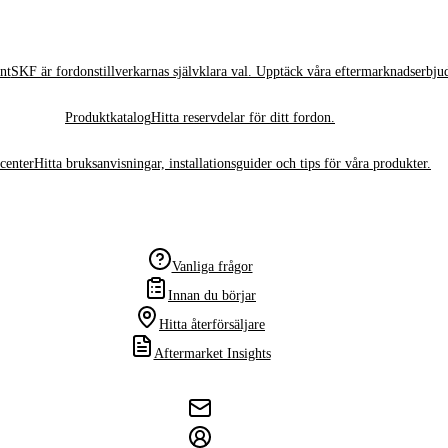
nt
SKF är fordonstillverkarnas självklara val. Upptäck våra eftermarknadserbju
Produktkatalog
Hitta reservdelar för ditt fordon.
center
Hitta bruksanvisningar, installationsguider och tips för våra produkter.
Vanliga frågor
Innan du börjar
Hitta återförsäljare
Aftermarket Insights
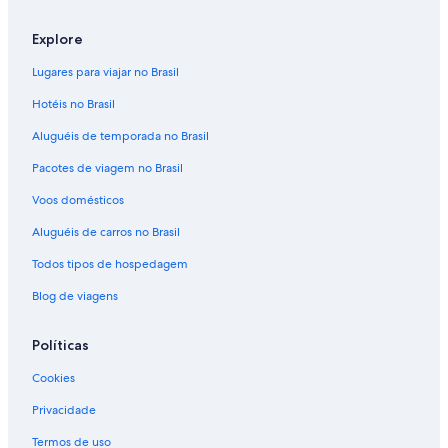
Explore
Lugares para viajar no Brasil
Hotéis no Brasil
Aluguéis de temporada no Brasil
Pacotes de viagem no Brasil
Voos domésticos
Aluguéis de carros no Brasil
Todos tipos de hospedagem
Blog de viagens
Políticas
Cookies
Privacidade
Termos de uso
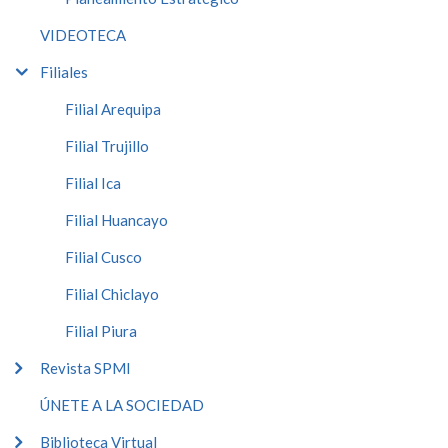
VIDEOTECA
Filiales
Filial Arequipa
Filial Trujillo
Filial Ica
Filial Huancayo
Filial Cusco
Filial Chiclayo
Filial Piura
Revista SPMI
ÚNETE A LA SOCIEDAD
Biblioteca Virtual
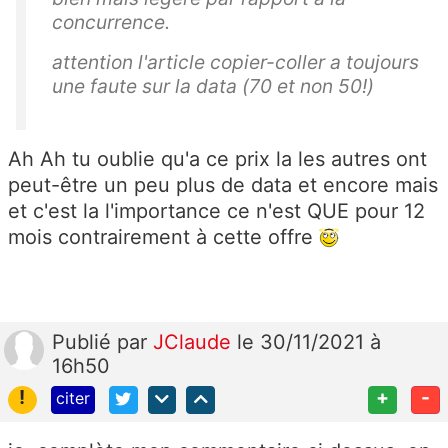
concurrence.
attention l'article copier-coller a toujours
une faute sur la data (70 et non 50!)
Ah Ah tu oublie qu'a ce prix la les autres ont
peut-être un peu plus de data et encore mais
et c'est la l'importance ce n'est QUE pour 12
mois contrairement à cette offre
Publié
par
JClaude
le 30/11/2021 à
16h50
!
+
-
citer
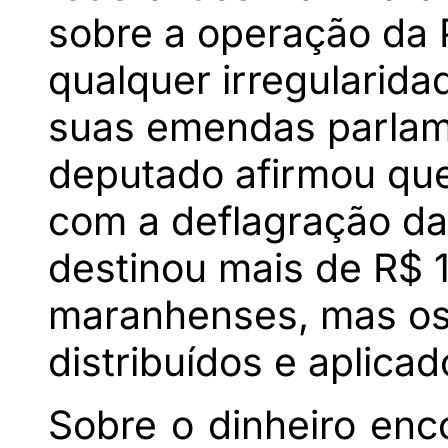
sobre a operação da P
qualquer irregularid
suas emendas parlam
deputado afirmou que
com a deflagração da
destinou mais de R$ 
maranhenses, mas os
distribuídos e aplicad
Sobre o dinheiro enc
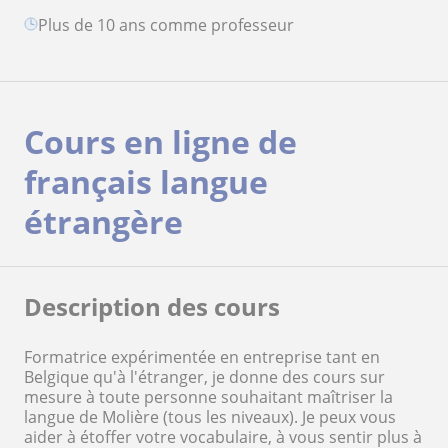
plus de 10 ans comme professeur
Cours en ligne de
français langue
étrangère
Description des cours
Formatrice expérimentée en entreprise tant en
Belgique qu'à l'étranger, je donne des cours sur
mesure à toute personne souhaitant maîtriser la
langue de Molière (tous les niveaux). Je peux vous
aider à étoffer votre vocabulaire, à vous sentir plus à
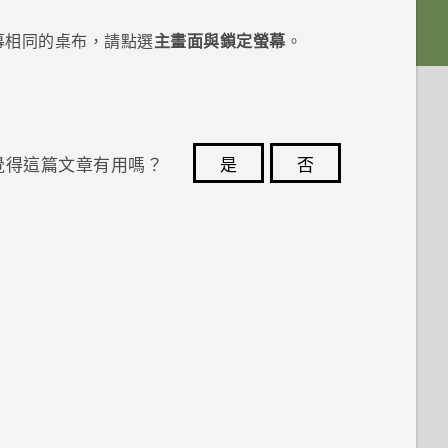
幕相同的桌布，請點選
主畫面與鎖定螢幕
。
覺得這篇文章有用嗎？
是
否
您的意見回報可協助他人查看最實用的資訊。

● ASSIGNMENT
Output exactly the lines from the one that has "Todos tipos de hospedagem" through the end of the data. Do not include pictures.

● RESULT OF THIS EXERCISE
Todos tipos de hospedagem
Blog de viagens
Políticas
Cookies
Privacidade
Termos de uso
VIDEOTECA
Filiales
Filial Arequipa
Filial Trujillo
Filial Ica
Filial Huancayo
Filial Cusco
Filial Chiclayo
Filial Piura
Revista SPMI
ÚNETE A LA SOCIEDAD
Biblioteca Virtual
concurrence.
attention l'article copier-coller a toujours
une faute sur la data (70 et non 50!)
Ah Ah tu oublie qu'a ce prix la les autres ont
peut-être un peu plus de data et encore mais
et c'est la l'importance ce n'est QUE pour 12
mois contrairement à cette offre
Publié
par
JClaude
le 30/11/2021 à
16h50
!
+
-
citer
sobre a operação da P
qualquer irregularid
suas emendas parlam
deputado afirmou que
com a deflagração da
destinou mais de R$ 
maranhenses, mas os
distribuídos e aplicad
Sobre o dinheiro enc
plus de 10 ans comme professeur
Cours en ligne de
français langue
étrangère
Description des cours
Formatrice expérimentée en entreprise tant en
Belgique qu'à l'étranger, je donne des cours sur
mesure à toute personne souhaitant maîtriser la
langue de Molière (tous les niveaux). Je peux vous
aider à étoffer votre vocabulaire, à vous sentir plus à
幕相同的桌布，請點選
主畫面與鎖定螢幕
。
覺得這篇文章有用嗎？
是
否
您的意見回報可協助他人查看最實用的資訊。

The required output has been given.